I've seen a gizzmo for a router somewhere in a catalogue or on the web
(Screwfix? tlc? but I can't find it now) which is designed to cuts out
a neat stepped hole about 4" diameter in a chipboard floor, and also
prepares a matching plug for the hole, so when you've finished mucking
about beneath the floor you can readily fill the hole with a neat,
removable, flush-fitting hatch. Was reasonably expensive IIRC, but
I'd buy one like a shot if I had a lot of these to do.

Maybe someone here knows what I'm on about?

David
  #14   Report Post  
 
Posts: n/a
Default Basic electrical question

Lobster wrote:
"MattP" {add mattspersonal before @} wrote in message ...
Would the same prinicple apply to cables e.g. cooker and kitchen sockets?

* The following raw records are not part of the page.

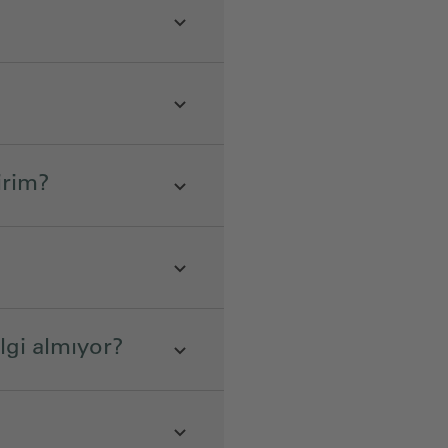
lirim?
ilgi almıyor?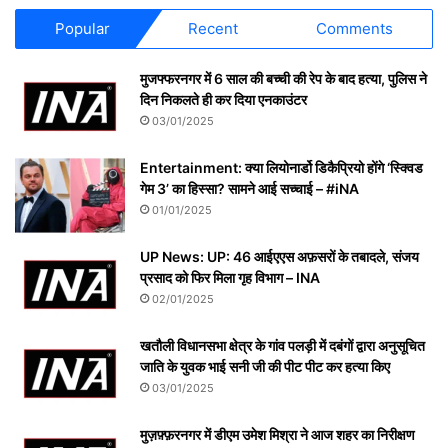
Popular
Recent
Comments
मुजफ्फरनगर में 6 साल की बच्ची की रेप के बाद हत्या, पुलिस ने
दिन निकलते ही कर दिया एनकाउंटर
03/01/2025
Entertainment: क्या लियोनार्डो डिकैप्रियो होंगे ‘स्क्विड
गेम 3’ का हिस्सा? सामने आई सच्चाई – #iNA
01/01/2025
UP News: UP: 46 आईएएस अफ़सरों के तबादले, संजय
प्रसाद को फिर मिला गृह विभाग – INA
02/01/2025
खतौली विधानसभा क्षेत्र के गांव पलड़ी में दबंगों द्वारा अनुसूचित
जाति के युवक भाई सनी जी की पीट पीट कर हत्या किए
03/01/2025
मुज़फ़्फ़रनगर में डीएम उमेश मिश्रा ने आज शहर का निरीक्षण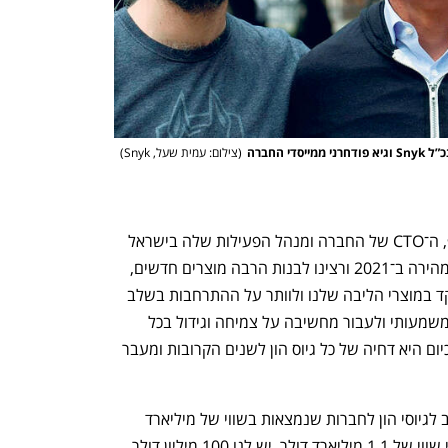
ענף במתח גבוה
מדברים כלכלה, עסקים ומה שב
 החברה
(
צילום: עמית שעל, Snyk
)
בשיחה עם "כלכליסט" מסביר עופר קארפ, ה־CTO של החברה ומנהל הפעילות שלה בישראל 
כי "ניסינו להגדיל את העסק בצורה מאוד מהירה ב־2021 ורצינו לבנות הרבה מוצרים חדשים, 
אבל השוק השתנה ואנחנו חייבים להתמקד במוצרי הליבה שלנו ולוותר על ההתרחבות בשלב 
הזה. נאלצנו לעבור שינוי מחשבתי מאוד משמעותי ולעבור מחשיבה על צמיחה וגידול בכל 
מחיר לעצמאות כלכלית. המחשבה שלנו כיום היא דחיה של כל גיוס הון לשנים הקרובות ומעבר 
קארפ מוסיף ואומר כי "הזמן הנוכחי לא טוב לגיוסי הון לחברות שנמצאות בשווי של מיליארד 
דולר ומעלה. אנחנו גייסנו בסוף 2021 לפי שווי של 1.1 מיליארד דולר. יש לנו 100 מיליון דולר 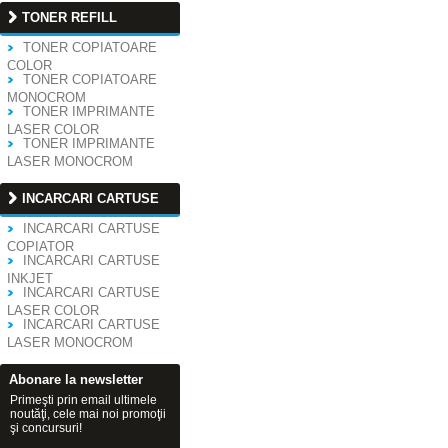
TONER REFILL
TONER COPIATOARE
COLOR
TONER COPIATOARE
MONOCROM
TONER IMPRIMANTE
LASER COLOR
TONER IMPRIMANTE
LASER MONOCROM
INCARCARI CARTUSE
INCARCARI CARTUSE
COPIATOR
INCARCARI CARTUSE
INKJET
INCARCARI CARTUSE
LASER COLOR
INCARCARI CARTUSE
LASER MONOCROM
Abonare la newsletter
Primeşti prin email ultimele
noutăţi, cele mai noi promoţii
şi concursuri!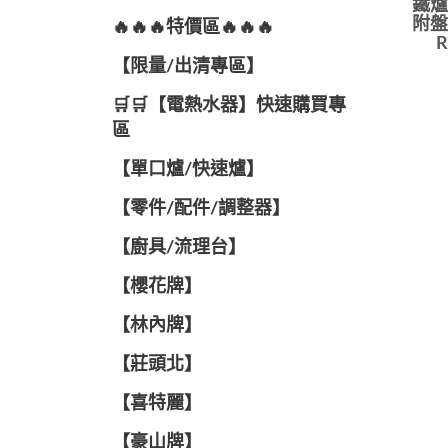
鐵爐
附盤
🔥🔥🔥特價區🔥🔥🔥
R
【限量/出清專區】
🛒🛒【電熱水器】快速購買專
區
【單口爐/快速爐】
【零件/配件/調整器】
【廚具/流理台】
【櫻花牌】
【林內牌】
【莊頭北】
【喜特麗】
【豪山牌】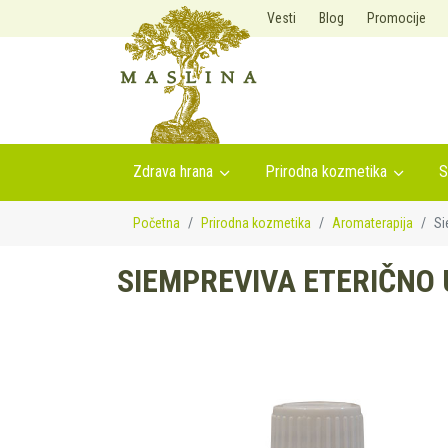
Vesti
Blog
Promocije
Zdrava hrana
Prirodna kozmetika
S
Početna
Prirodna kozmetika
Aromaterapija
Si
SIEMPREVIVA ETERIČNO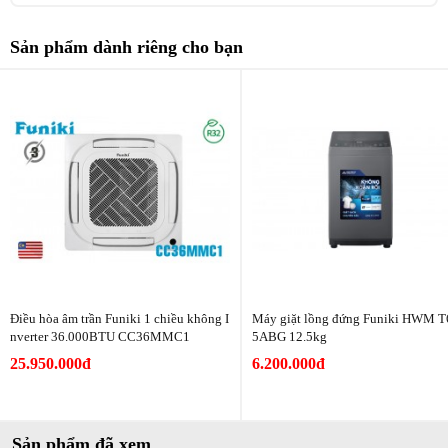
Máy vận hành ở mức nhiệt lý tưởng từ 40–60°C, giúp làm mềm
từng sợi vải, mang lại cảm giác dễ chịu khi sử dụng song song bảo
Sản phẩm dành riêng cho bạn
vệ quần áo luôn bền đẹp theo thời gian. Kết hợp với công nghệ sấy
đảo chiều, quần áo được sấy khô đồng đều, tơi xốp tự nhiên, hạn
chế tối đa tình trạng vón cục hay khô cứng sau sấy.
Điều hòa âm trần Funiki 1 chiều không I
Máy giặt lồng đứng Funiki HWM 
nverter 36.000BTU CC36MMC1
5ABG 12.5kg
25.950.000đ
6.200.000đ
Sản phẩm đã xem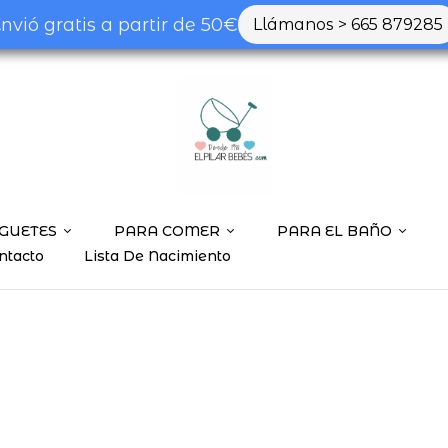
nvió gratis a partir de 50€
Llámanos > 665 879285
GUETES
PARA COMER
PARA EL BAÑO
ntacto
Lista De Nacimiento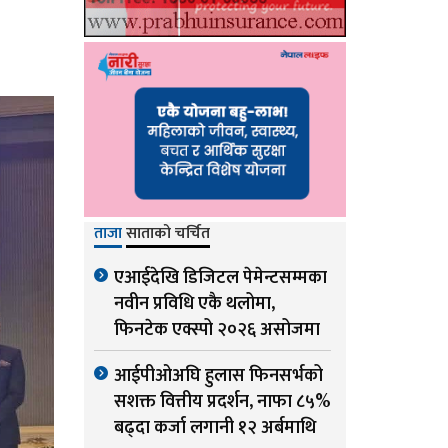
ताजा
साताको चर्चित
एआईदेखि डिजिटल पेमेन्टसम्मका
नवीन प्रविधि एकै थलोमा,
फिनटेक एक्स्पो २०२६ असोजमा
आईपीओअघि हुलास फिनसर्भको
सशक्त वित्तीय प्रदर्शन, नाफा ८५%
बढ्दा कर्जा लगानी १२ अर्बमाथि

My problem is that I have a Barrets home, and so the floorboards are made of
chipboard and the've used 6" nails to secure the boards down. It has been
impossible to lift the board for the sockets without breaking it, if I've
got to replace the whole cable that's a lot of destructive work. Plan B is
to use a router to cut around the nails and replace with screws.


I've seen a gizzmo for a router somewhere in a catalogue or on the web
(Screwfix? tlc? but I can't find it now) which is designed to cuts out
a neat stepped hole about 4" diameter in a chipboard floor, and also
prepares a matching plug for the hole, so when you've finished mucking
about beneath the floor you can readily fill the hole with a neat,
removable, flush-fitting hatch. Was reasonably expensive IIRC, but
I'd buy one like a shot if I had a lot of these to do.

Maybe someone here knows what I'm on about?

It's a Trend router accessory, people who have it says it's good.
What puts me off is the price of the plastic inserts you need to make
the hole in the floor into a neat trap-door.